- Brief -
Show all lines below holding the string "Timelines".

(Transcribed page contents)
▼
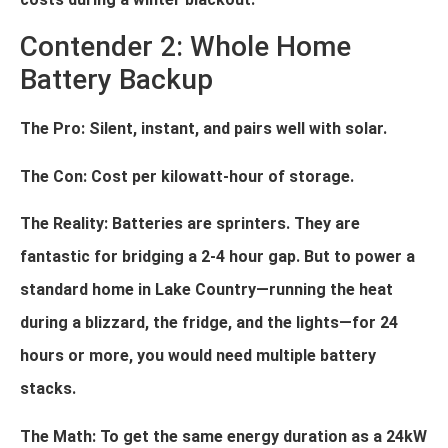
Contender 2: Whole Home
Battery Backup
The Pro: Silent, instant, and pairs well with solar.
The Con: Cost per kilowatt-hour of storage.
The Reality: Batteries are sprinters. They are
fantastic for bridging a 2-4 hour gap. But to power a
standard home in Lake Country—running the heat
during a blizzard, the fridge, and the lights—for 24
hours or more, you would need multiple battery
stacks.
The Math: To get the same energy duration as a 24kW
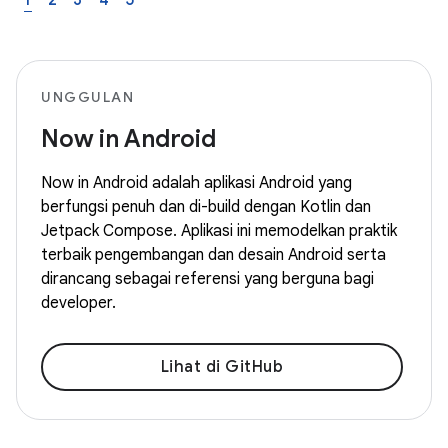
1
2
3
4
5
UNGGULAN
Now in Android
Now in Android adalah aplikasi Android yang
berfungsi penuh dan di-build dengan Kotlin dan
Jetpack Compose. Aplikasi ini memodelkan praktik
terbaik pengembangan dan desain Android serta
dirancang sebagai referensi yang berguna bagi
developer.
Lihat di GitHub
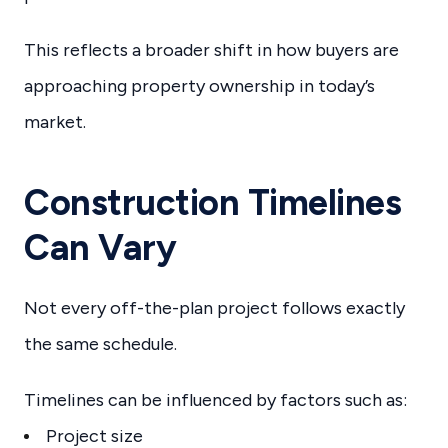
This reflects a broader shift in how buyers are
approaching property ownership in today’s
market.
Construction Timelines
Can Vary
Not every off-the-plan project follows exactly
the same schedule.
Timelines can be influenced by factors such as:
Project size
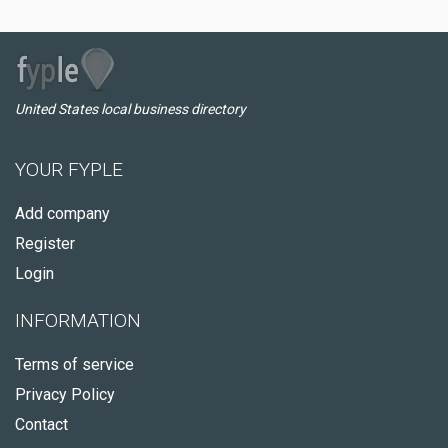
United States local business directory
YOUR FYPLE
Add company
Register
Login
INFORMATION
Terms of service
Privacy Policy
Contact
▲
▼
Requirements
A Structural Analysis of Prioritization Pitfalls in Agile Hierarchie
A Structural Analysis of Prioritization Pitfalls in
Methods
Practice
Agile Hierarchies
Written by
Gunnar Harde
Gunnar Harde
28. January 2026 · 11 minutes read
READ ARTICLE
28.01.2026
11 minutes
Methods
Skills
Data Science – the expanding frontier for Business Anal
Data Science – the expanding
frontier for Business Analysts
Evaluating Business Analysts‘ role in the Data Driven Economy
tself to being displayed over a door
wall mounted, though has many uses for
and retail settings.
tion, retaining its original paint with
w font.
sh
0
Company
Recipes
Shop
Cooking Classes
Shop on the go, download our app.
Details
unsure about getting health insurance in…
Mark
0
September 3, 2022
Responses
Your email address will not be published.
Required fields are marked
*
▲
- Solution to the exercise -
Construction Timelines
Timelines can be influenced by factors such as:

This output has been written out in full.